=== Directions for this task ===
Pick out each line of the records in which the word "bubble" appears.

=== Dataset excerpts ===
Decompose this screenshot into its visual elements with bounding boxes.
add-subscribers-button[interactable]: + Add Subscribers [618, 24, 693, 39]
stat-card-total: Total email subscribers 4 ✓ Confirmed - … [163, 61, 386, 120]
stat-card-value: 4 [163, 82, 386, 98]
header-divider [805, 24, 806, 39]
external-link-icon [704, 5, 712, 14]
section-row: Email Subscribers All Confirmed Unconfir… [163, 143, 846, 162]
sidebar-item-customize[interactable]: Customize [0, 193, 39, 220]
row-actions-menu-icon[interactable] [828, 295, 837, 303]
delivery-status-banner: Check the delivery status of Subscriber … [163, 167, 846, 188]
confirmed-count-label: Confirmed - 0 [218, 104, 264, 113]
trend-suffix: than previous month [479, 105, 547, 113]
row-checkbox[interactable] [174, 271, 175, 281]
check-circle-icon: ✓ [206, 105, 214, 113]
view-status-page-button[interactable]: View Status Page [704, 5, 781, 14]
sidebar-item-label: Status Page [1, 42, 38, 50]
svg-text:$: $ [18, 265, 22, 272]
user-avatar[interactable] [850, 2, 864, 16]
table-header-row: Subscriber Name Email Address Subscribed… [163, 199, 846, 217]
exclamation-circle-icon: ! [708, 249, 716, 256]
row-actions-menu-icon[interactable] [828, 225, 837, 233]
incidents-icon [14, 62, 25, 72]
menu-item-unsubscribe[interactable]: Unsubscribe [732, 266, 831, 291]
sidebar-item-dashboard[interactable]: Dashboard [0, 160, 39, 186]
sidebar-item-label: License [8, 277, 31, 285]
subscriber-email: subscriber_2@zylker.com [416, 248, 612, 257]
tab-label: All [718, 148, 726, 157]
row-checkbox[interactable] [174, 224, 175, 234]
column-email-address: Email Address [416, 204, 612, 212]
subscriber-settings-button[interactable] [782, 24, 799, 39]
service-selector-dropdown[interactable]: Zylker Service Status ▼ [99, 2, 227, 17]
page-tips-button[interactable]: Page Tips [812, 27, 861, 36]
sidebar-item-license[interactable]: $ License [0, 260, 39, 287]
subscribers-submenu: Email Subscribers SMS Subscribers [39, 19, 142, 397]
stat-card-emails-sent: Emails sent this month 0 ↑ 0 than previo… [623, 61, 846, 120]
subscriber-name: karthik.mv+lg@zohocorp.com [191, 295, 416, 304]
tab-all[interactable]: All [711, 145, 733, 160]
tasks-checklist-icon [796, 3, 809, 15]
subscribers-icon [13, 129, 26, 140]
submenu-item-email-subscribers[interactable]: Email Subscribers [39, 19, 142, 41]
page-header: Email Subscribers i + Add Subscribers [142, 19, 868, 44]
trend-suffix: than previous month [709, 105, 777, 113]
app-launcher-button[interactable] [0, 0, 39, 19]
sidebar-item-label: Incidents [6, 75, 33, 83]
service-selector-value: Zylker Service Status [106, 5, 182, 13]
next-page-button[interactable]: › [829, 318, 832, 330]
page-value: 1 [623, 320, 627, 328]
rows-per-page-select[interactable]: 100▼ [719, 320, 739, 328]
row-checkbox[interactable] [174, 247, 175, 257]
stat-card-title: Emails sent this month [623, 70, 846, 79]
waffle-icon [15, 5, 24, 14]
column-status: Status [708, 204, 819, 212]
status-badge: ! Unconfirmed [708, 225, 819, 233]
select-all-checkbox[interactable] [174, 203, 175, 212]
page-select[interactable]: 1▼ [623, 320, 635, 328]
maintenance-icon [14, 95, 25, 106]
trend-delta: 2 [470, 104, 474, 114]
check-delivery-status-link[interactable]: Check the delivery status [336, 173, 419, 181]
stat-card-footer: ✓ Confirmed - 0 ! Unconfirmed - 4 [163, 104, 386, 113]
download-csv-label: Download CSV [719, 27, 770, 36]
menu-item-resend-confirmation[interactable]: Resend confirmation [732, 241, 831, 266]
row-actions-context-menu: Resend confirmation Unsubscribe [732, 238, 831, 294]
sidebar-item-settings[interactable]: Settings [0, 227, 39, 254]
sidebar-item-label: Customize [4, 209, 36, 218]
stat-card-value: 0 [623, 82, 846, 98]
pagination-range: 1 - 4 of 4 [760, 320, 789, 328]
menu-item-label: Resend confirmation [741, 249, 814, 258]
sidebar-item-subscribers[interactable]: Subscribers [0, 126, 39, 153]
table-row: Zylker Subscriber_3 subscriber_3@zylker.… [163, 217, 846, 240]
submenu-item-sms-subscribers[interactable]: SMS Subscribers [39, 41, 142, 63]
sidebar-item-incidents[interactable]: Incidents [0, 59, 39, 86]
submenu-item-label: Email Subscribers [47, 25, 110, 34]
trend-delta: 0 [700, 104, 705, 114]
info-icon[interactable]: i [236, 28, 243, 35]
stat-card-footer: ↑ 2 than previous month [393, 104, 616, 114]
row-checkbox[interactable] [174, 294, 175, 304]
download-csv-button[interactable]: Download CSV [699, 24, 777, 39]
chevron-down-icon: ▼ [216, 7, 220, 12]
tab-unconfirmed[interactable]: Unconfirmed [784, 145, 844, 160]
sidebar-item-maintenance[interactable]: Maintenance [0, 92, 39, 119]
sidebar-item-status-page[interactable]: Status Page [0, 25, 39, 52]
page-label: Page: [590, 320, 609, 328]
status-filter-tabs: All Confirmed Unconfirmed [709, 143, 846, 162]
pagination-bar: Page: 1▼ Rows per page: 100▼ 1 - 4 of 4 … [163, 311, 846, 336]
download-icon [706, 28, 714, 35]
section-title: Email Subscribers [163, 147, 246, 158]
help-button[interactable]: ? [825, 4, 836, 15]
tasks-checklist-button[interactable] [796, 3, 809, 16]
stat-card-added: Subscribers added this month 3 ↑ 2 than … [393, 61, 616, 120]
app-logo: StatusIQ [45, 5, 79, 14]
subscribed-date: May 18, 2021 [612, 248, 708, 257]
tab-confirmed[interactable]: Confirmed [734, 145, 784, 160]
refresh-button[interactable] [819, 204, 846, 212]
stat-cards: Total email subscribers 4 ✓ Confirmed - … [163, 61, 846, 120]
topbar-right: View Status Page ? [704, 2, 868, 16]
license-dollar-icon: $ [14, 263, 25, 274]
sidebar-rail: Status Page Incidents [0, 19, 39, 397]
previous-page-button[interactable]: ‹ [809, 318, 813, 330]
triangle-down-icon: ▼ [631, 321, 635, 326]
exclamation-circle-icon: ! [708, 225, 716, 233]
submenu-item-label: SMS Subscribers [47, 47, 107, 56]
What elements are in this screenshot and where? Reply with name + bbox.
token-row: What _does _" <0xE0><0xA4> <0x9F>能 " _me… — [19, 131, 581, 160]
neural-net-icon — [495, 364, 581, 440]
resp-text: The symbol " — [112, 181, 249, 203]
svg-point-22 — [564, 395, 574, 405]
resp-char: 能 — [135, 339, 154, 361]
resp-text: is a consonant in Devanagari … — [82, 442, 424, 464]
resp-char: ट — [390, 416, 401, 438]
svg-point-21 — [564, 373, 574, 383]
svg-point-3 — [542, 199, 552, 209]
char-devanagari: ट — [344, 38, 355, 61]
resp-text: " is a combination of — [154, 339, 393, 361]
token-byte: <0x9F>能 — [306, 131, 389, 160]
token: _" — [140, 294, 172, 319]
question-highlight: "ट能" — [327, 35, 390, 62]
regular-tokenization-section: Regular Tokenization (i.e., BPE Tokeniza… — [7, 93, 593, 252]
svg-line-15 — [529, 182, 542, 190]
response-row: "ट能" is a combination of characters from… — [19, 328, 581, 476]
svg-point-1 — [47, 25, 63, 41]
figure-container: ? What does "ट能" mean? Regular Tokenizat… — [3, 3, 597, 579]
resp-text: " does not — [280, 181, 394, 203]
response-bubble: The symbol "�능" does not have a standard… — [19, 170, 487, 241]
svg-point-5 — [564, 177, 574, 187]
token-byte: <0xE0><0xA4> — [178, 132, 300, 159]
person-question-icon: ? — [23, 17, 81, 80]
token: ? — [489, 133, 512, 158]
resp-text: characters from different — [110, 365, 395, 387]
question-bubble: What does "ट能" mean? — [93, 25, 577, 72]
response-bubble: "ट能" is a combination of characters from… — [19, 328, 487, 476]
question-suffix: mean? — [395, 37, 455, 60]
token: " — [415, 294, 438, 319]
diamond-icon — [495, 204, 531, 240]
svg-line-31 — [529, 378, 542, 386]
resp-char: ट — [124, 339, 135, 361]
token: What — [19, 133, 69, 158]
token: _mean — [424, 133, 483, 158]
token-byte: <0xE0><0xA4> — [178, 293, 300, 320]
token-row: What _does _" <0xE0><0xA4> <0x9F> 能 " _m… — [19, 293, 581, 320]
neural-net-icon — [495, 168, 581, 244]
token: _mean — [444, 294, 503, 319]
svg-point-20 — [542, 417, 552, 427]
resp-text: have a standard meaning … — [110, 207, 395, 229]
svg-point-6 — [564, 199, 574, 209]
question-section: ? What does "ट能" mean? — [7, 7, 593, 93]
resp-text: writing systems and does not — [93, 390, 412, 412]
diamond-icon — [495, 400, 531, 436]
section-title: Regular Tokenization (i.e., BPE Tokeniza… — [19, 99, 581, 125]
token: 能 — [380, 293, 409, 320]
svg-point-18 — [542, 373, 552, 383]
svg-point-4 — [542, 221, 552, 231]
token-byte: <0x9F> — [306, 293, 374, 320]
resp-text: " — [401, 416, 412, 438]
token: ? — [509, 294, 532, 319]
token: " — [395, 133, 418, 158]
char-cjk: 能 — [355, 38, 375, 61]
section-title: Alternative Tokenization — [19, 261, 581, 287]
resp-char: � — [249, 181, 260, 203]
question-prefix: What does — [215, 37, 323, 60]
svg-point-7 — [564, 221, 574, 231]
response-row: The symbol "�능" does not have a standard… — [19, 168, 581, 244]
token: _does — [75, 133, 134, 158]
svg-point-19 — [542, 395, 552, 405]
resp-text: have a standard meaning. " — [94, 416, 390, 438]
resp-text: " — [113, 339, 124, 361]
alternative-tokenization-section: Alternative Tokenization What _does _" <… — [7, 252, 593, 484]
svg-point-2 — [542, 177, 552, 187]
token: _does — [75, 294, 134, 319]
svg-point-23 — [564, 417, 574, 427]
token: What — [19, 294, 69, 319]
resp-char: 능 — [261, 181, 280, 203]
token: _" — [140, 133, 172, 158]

=== The completed task ===
response-bubble: The symbol "�능" does not have a standard… — [19, 170, 487, 241]
question-bubble: What does "ट能" mean? — [93, 25, 577, 72]
response-bubble: "ट能" is a combination of characters from… — [19, 328, 487, 476]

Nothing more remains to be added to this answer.